Q4 2025 Earnings Summary
- Market share gains in a growing industry: Chewy is outperforming the broader pet market significantly. Management stated they're growing at "6% to 7%" compared to the overall market growth expectation of "2.5% to 4.5%", meaning they're growing at approximately "2x what the market expectation is" and continuing to capture incremental market share.
- Return to active customer growth with improved marketing efficiency: Chewy has returned to year-over-year active customer growth for "the first time in 8 quarters" with 20.5 million active customers. Their marketing investment increased by "approximately 15% higher in Q4" while cost per gross adds increased "less than 2%" - demonstrating remarkable efficiency in customer acquisition. They added "over 400,000 customers in Q4" and expect this momentum to continue through 2025.

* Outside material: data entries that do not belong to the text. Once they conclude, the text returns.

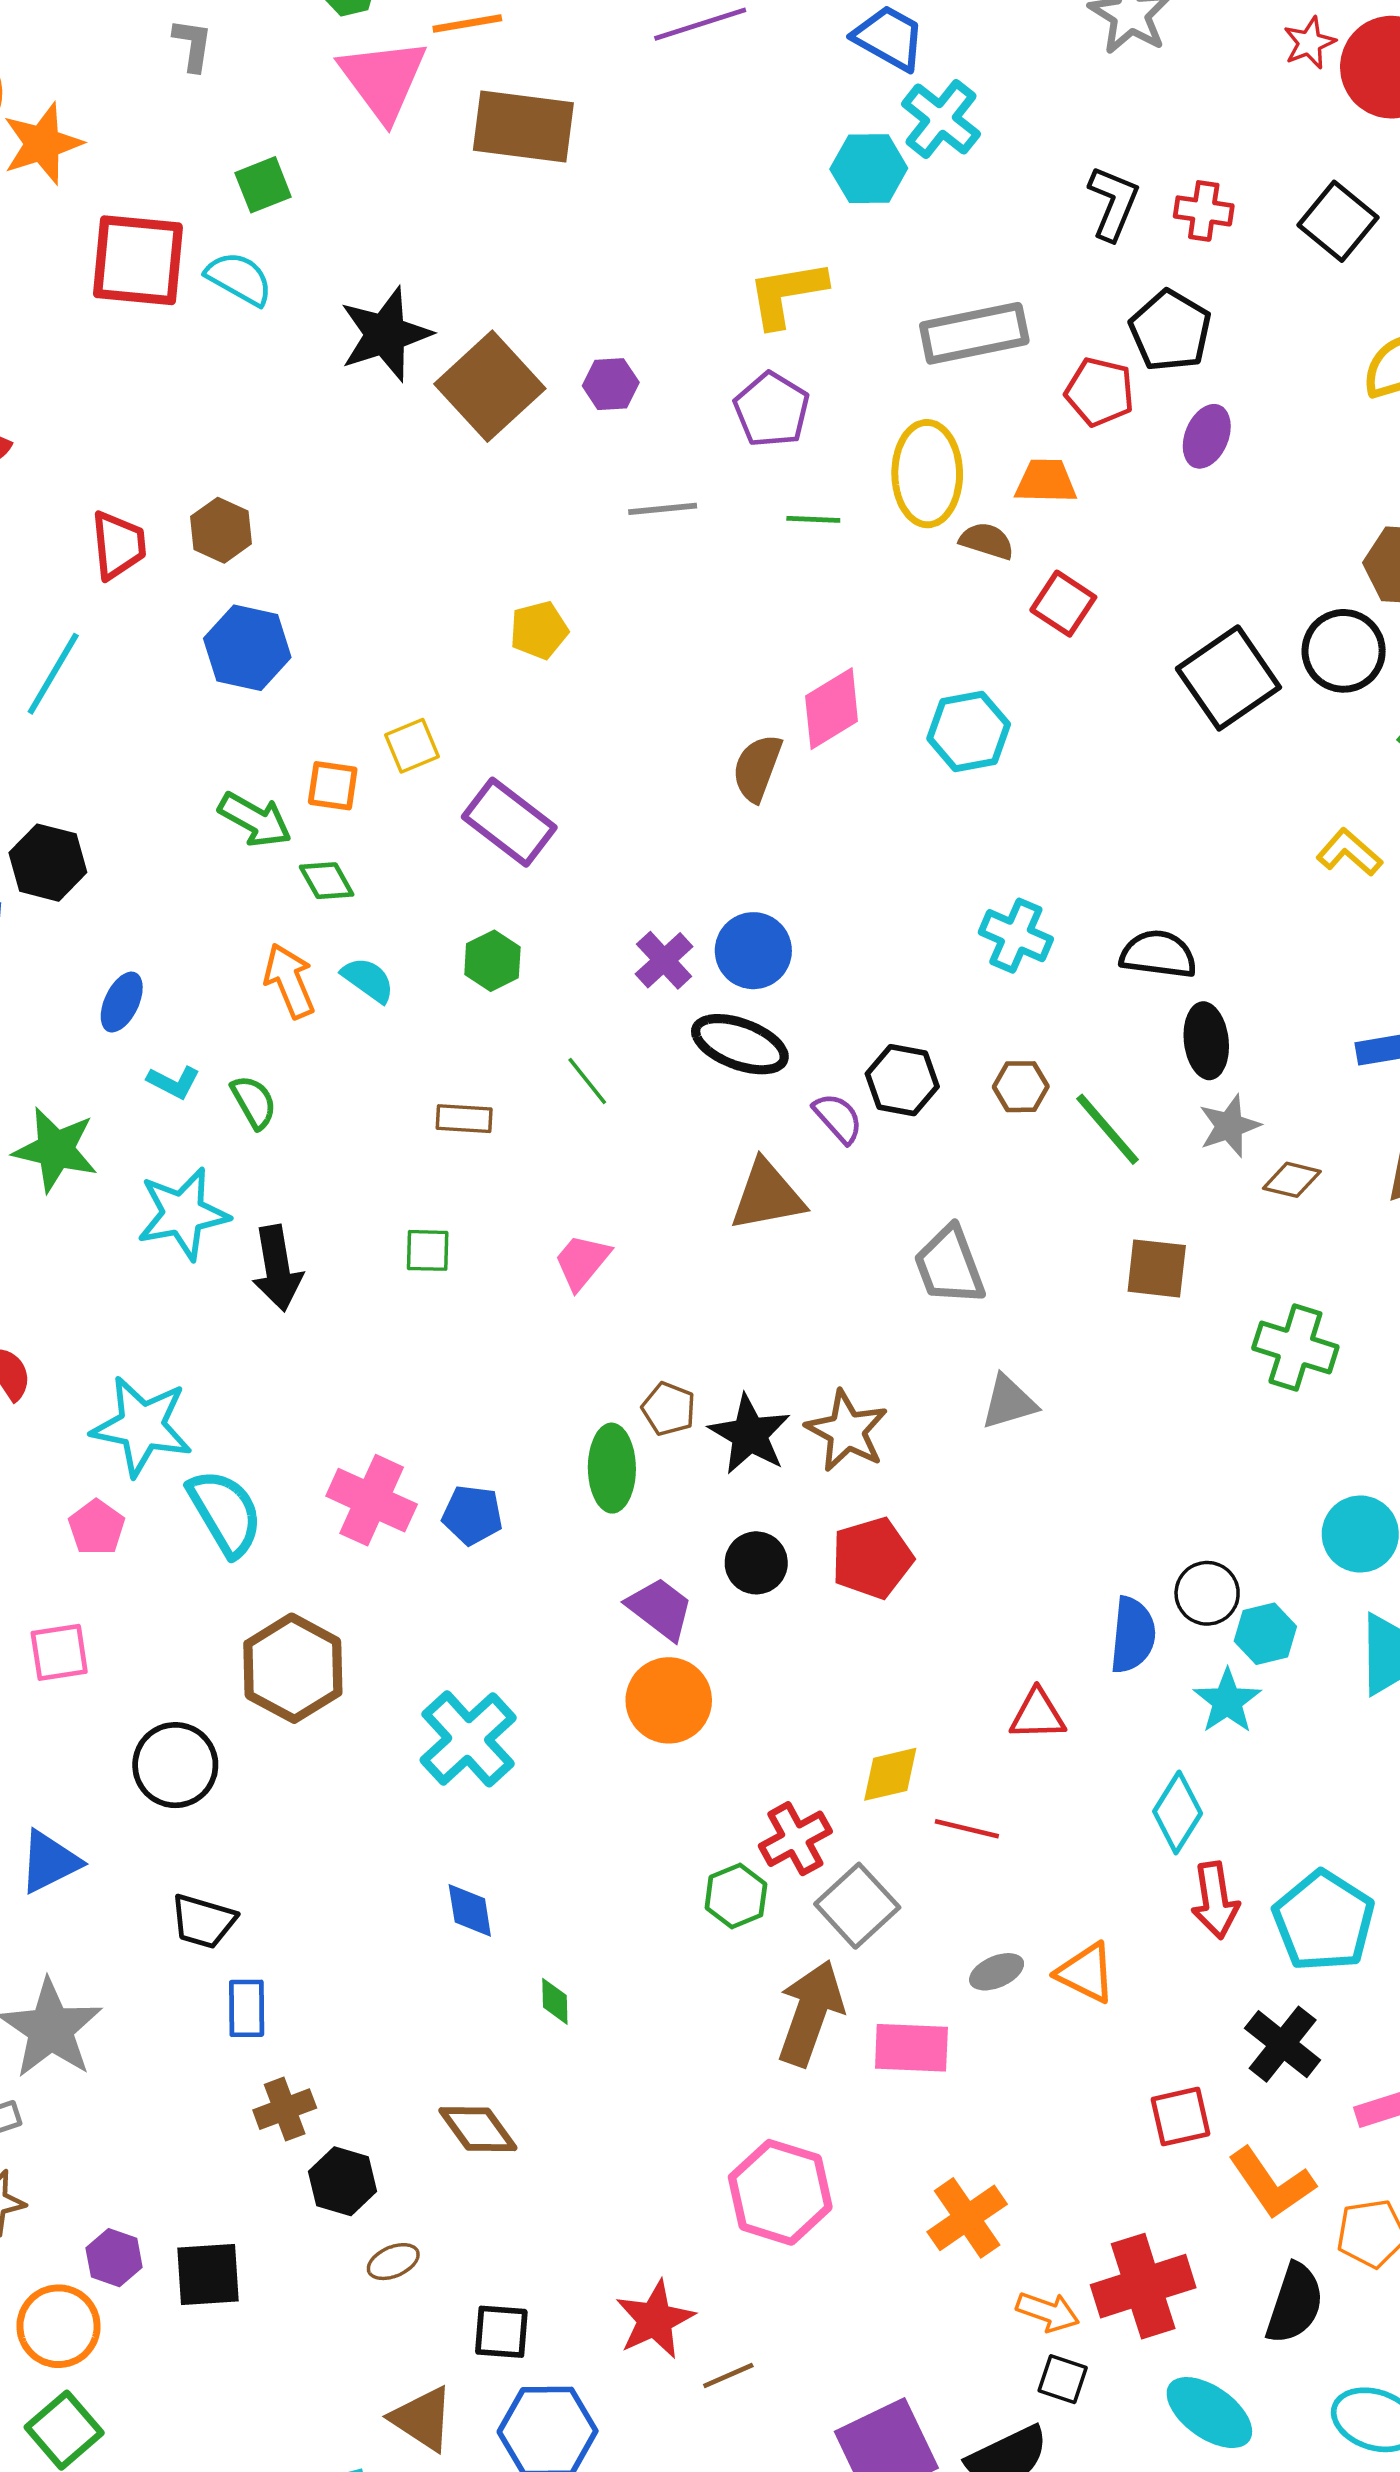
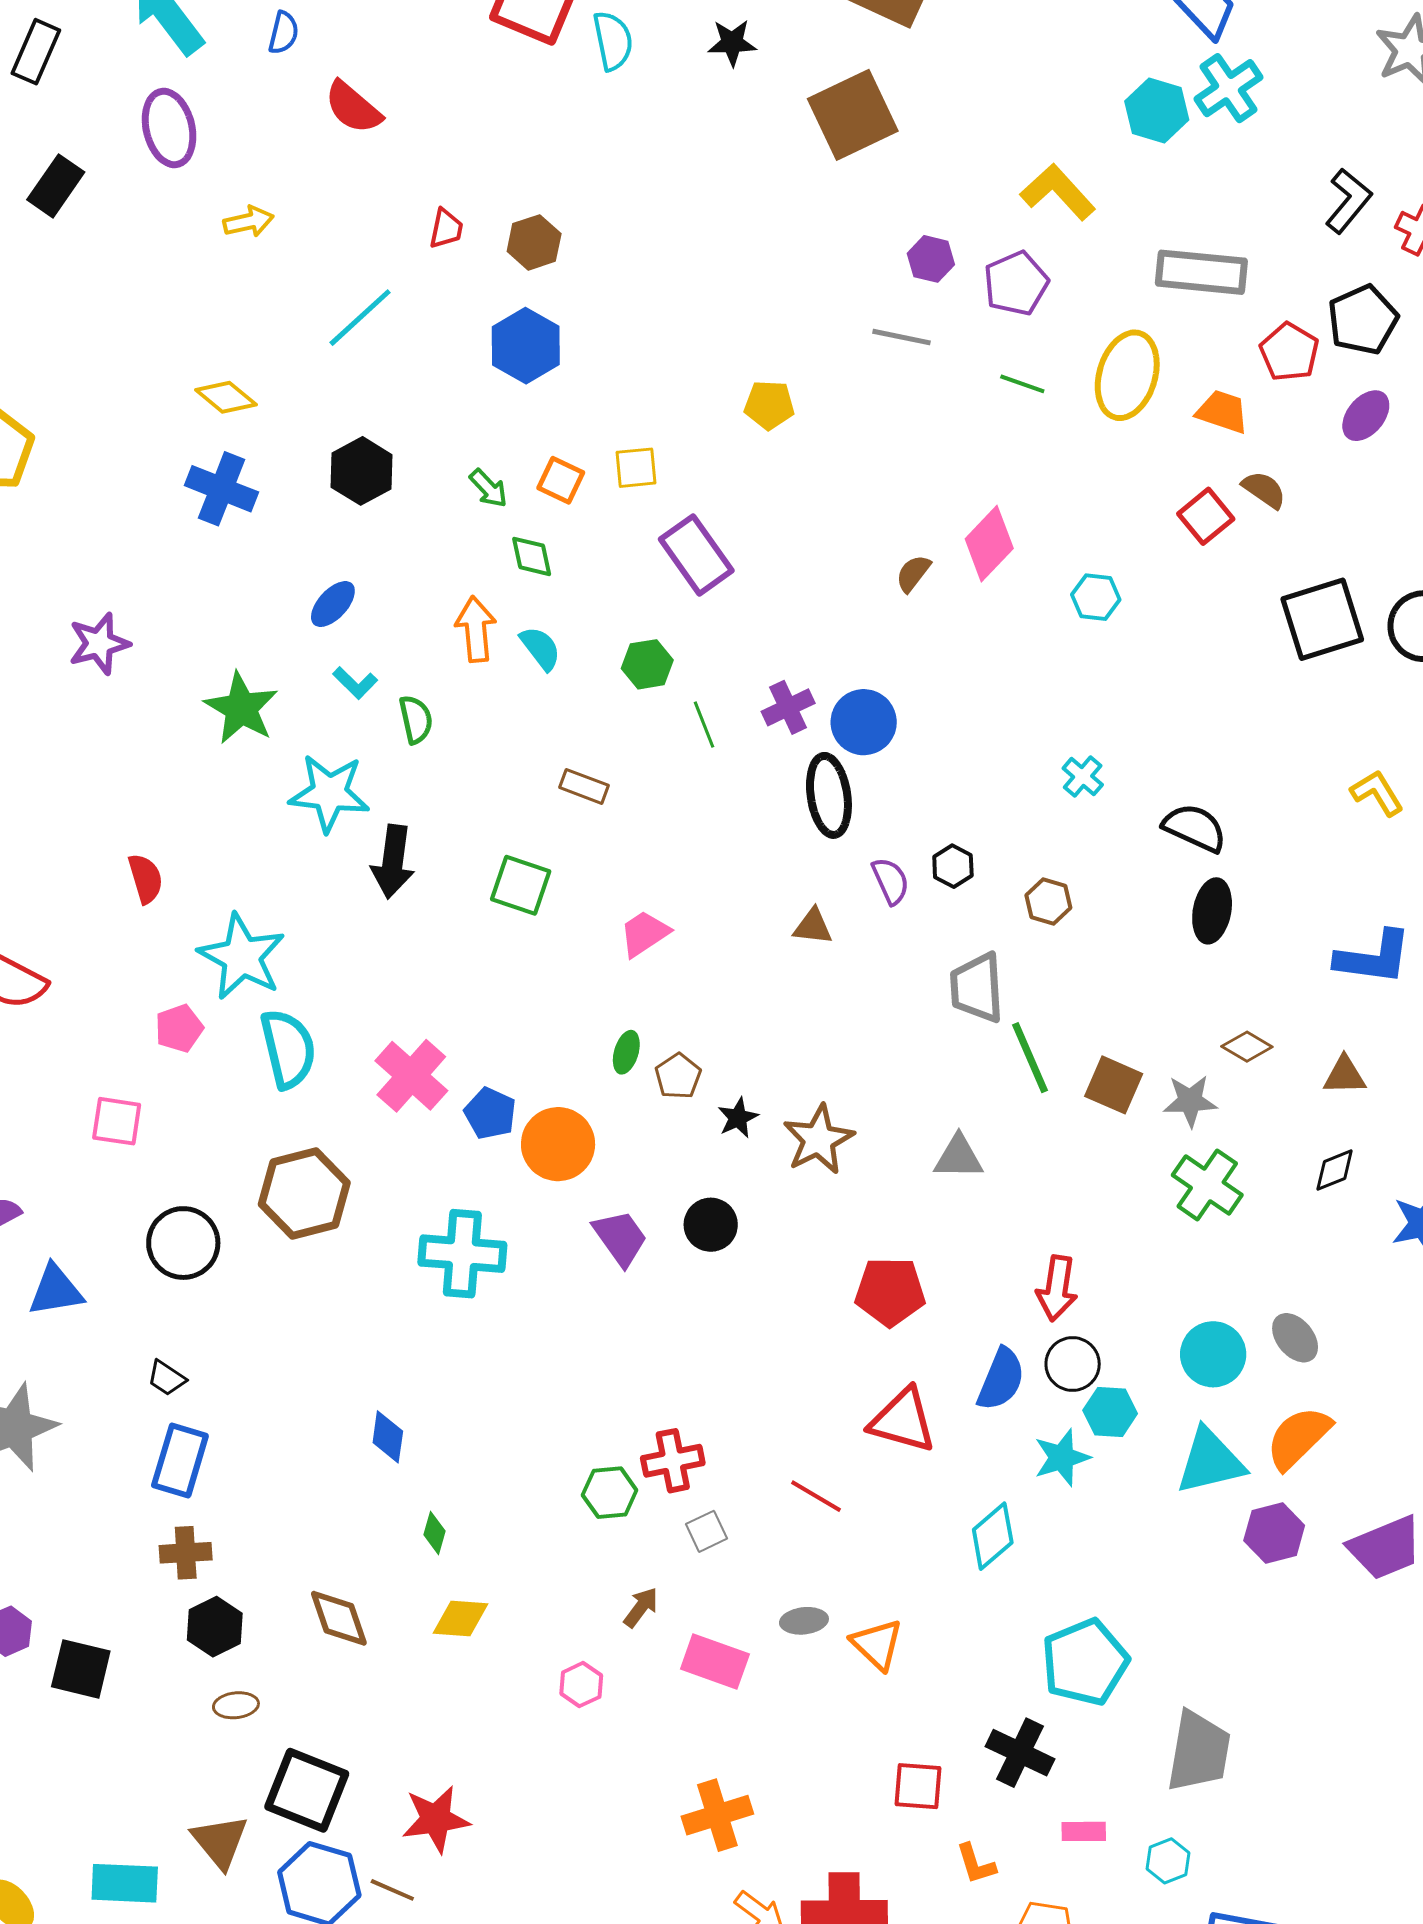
cyan semicircle: (239, 279) -> (613, 41), turned 32
yellow L-shape: (787, 294) -> (1058, 192), turned 40
black star: (385, 334) -> (732, 43), moved, size x0.6
purple hexagon: (611, 384) -> (931, 259), moved
brown square: (490, 386) -> (853, 115), moved
brown semicircle: (987, 541) -> (1264, 490), moved
red trapezoid: (118, 545) -> (446, 229), size x0.7
pink diamond: (832, 709) -> (989, 544), turned -32
cyan hexagon: (969, 731) -> (1096, 597), size x0.7
brown semicircle: (757, 768) -> (913, 573), size x0.7
green arrow: (255, 820) -> (488, 488), size x0.7
black hexagon: (48, 863) -> (362, 471), moved
cyan cross: (1016, 936) -> (1083, 776), size x0.7
black ellipse: (740, 1044) -> (829, 795), turned 44
black hexagon: (902, 1080) -> (953, 866), size x0.7
green line: (587, 1081) -> (704, 725), moved
gray star: (1229, 1126) -> (1190, 1101), moved
green line: (1108, 1129) -> (1030, 1058), moved
brown triangle: (767, 1196) -> (813, 927), size x0.6
green square: (428, 1250) -> (521, 885), size x1.4
gray trapezoid: (949, 1266) -> (977, 988), moved
black star: (750, 1434) -> (738, 1118), size x0.6
green ellipse: (612, 1468) -> (626, 1052), moved, size x0.6
red pentagon: (872, 1558) -> (890, 1292), moved
orange circle: (669, 1700) -> (558, 1144), moved
red triangle: (1038, 1715) -> (903, 1420), size x1.4
cyan cross: (468, 1739) -> (462, 1254), moved, turned 30
yellow diamond: (890, 1774) -> (461, 1618), moved
red arrow: (1215, 1900) -> (1057, 1288), moved
gray square: (857, 1906) -> (707, 1531), size x0.6
black trapezoid: (203, 1921) -> (167, 1378), size x0.7
blue rectangle: (247, 2008) -> (180, 1460), size x1.4
brown arrow: (810, 2013) -> (641, 1607), size x0.5
black cross: (1283, 2044) -> (1020, 1753), turned -30
orange L-shape: (1272, 2183) -> (976, 1864), size x0.6
pink hexagon: (780, 2192) -> (581, 1685), moved, size x0.5
black square: (501, 2332) -> (307, 1790), size x1.6
brown line: (728, 2376) -> (392, 1890), moved, turned 30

- Multiple growth initiatives beyond core business: Chewy has several promising growth vectors including their Vet Care Clinics (planning "8 to 10 new clinics" in 2025), their sponsored ads business which contributed significantly to margin improvement and has a "long-term entitlement" of "up to 3% of total enterprise net sales", and their mobile app where "app installs in Q4 grew 20% year-over-year" and "customers making their first app purchase grew by 34%".
- Pet adoption trends remain relatively flat, particularly for dogs, with Sumit Singh noting that "Dog seems to be more flat and cat seems to be up" while acknowledging they're taking a "wait-and-watch approach" to how these trends evolve. This suggests limited organic growth potential in the pet industry, potentially constraining Chewy's long-term growth opportunities.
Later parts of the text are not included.